_Assignment:_ Please restate word for word each line from the one containing "Über mich (731, 37)" to the last line of the records below, and drop the pictures.

Top of Input data

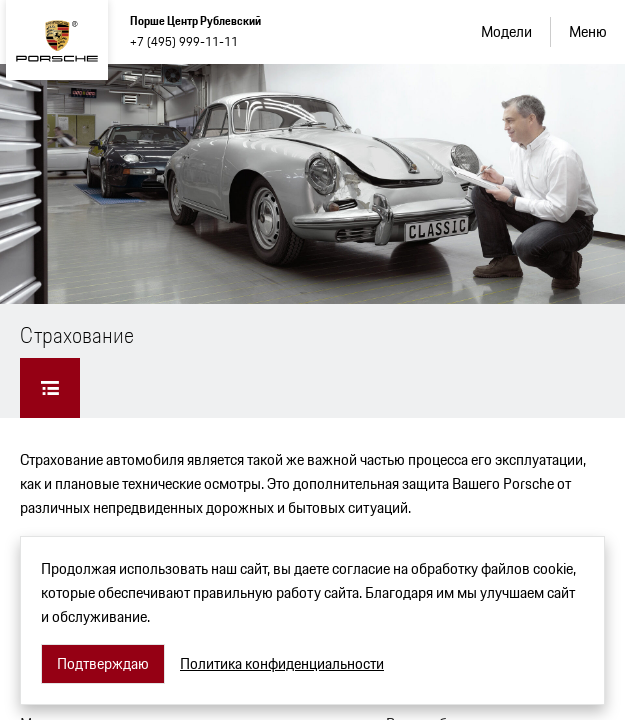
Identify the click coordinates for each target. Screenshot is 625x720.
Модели (506, 31)
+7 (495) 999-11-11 (184, 41)
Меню (588, 31)
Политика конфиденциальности (282, 664)
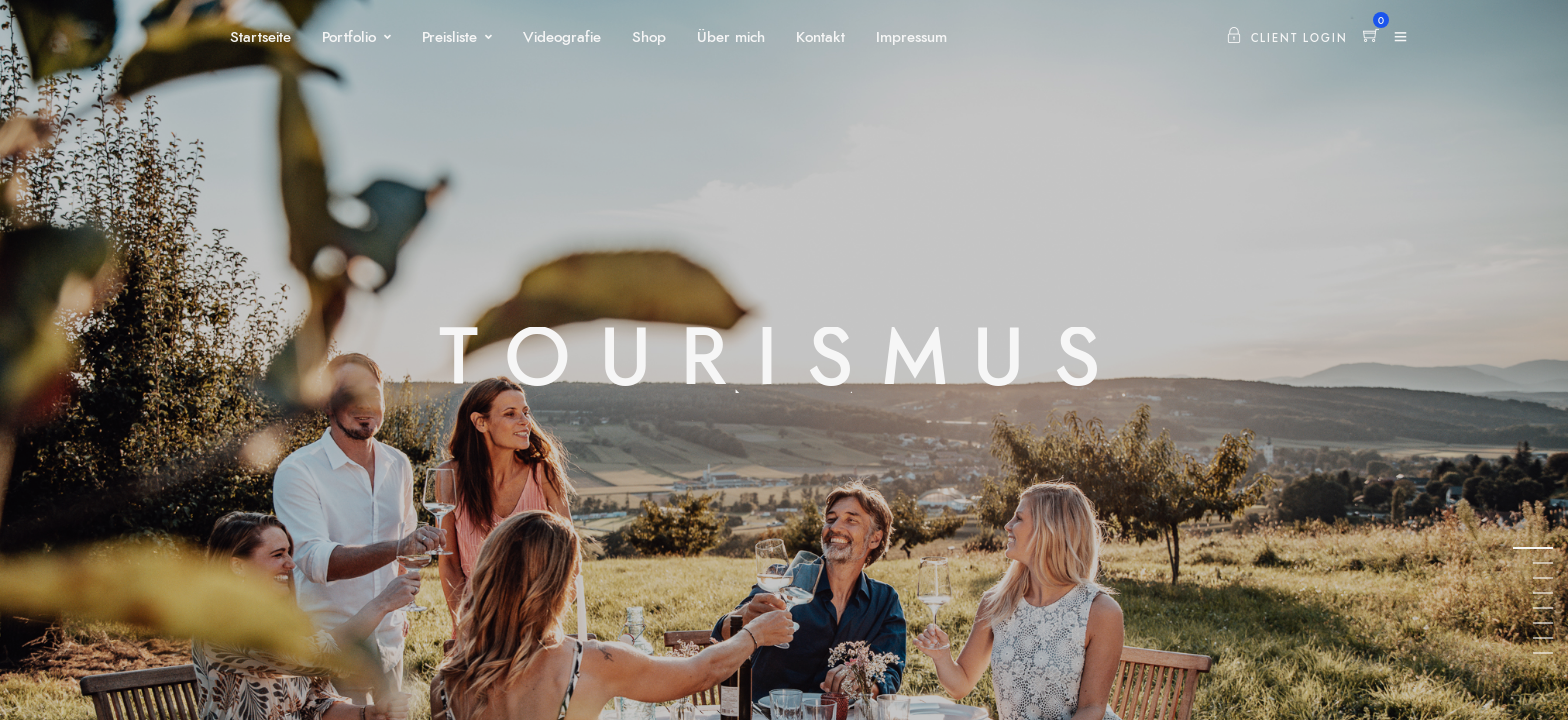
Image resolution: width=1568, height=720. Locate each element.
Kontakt (820, 37)
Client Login (1287, 38)
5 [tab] (1543, 607)
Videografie (562, 37)
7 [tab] (1543, 637)
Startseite (260, 37)
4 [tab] (1543, 592)
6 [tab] (1543, 622)
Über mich (731, 37)
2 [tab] (1543, 562)
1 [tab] (1543, 547)
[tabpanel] (784, 360)
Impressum (911, 37)
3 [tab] (1543, 577)
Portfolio (349, 37)
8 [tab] (1543, 652)
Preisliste (449, 37)
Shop (649, 37)
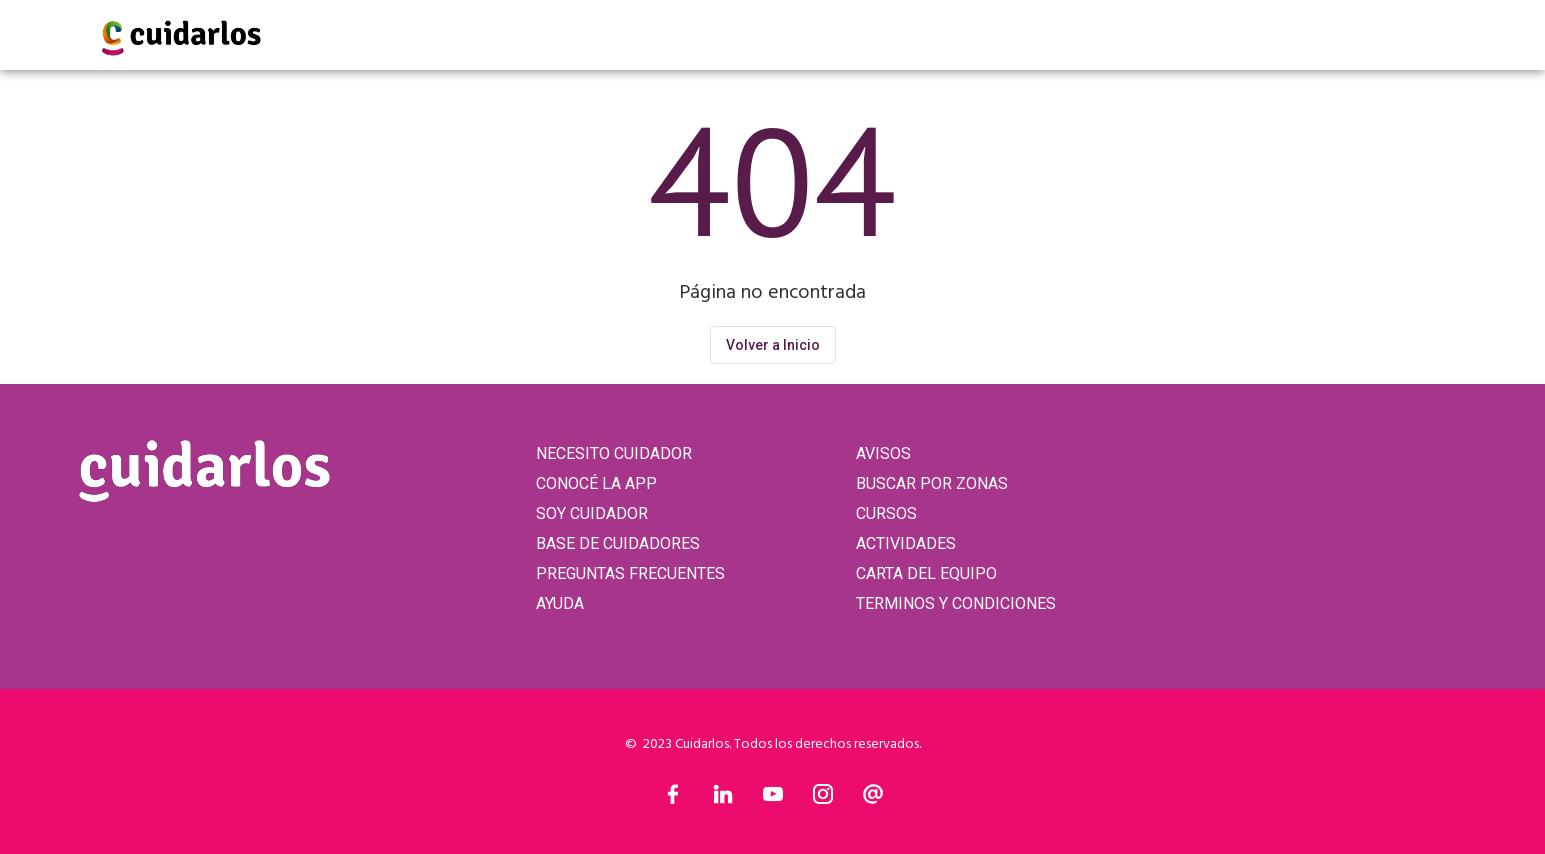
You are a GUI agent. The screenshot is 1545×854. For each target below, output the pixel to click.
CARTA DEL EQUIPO (926, 573)
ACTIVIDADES (906, 543)
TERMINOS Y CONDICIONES (956, 603)
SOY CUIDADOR (592, 513)
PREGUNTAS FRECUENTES (630, 573)
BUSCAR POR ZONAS (932, 483)
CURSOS (886, 513)
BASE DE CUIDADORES (618, 543)
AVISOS (883, 453)
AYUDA (560, 603)
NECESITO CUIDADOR (614, 453)
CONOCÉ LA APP (596, 483)
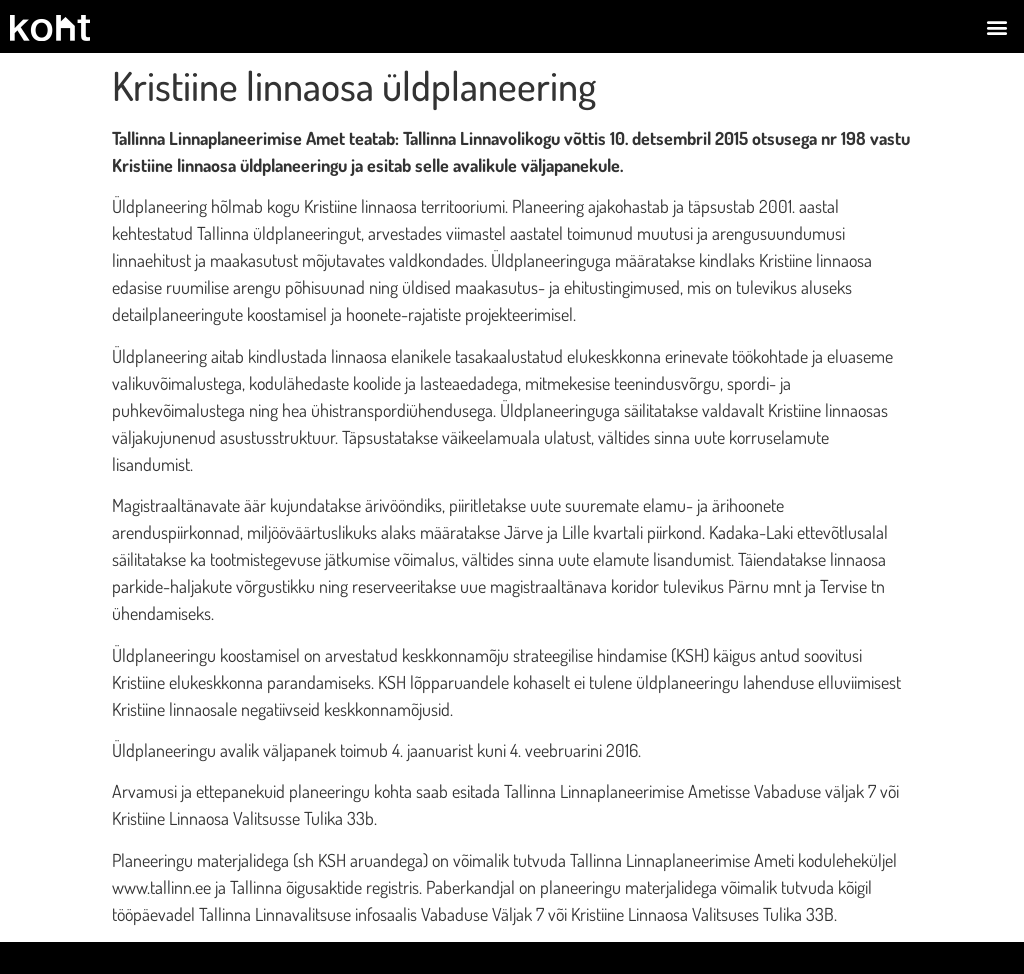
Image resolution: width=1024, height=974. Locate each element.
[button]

Bottom of Input data

_Result of this task:_
Über mich (731, 37)
2 [tab] (1543, 562)
1 [tab] (1543, 547)
[tabpanel] (784, 360)
Impressum (911, 37)
3 [tab] (1543, 577)
Portfolio (349, 37)
8 [tab] (1543, 652)
Preisliste (449, 37)
Shop (649, 37)
You are a GUI agent. The screenshot is 1545×854. For each target below, output the pixel to click.
CARTA DEL EQUIPO (926, 573)
ACTIVIDADES (906, 543)
TERMINOS Y CONDICIONES (956, 603)
SOY CUIDADOR (592, 513)
PREGUNTAS FRECUENTES (630, 573)
BUSCAR POR ZONAS (932, 483)
CURSOS (886, 513)
BASE DE CUIDADORES (618, 543)
AVISOS (883, 453)
AYUDA (560, 603)
NECESITO CUIDADOR (614, 453)
CONOCÉ LA APP (596, 483)
Image resolution: width=1024, height=974. Locate each element.
[button]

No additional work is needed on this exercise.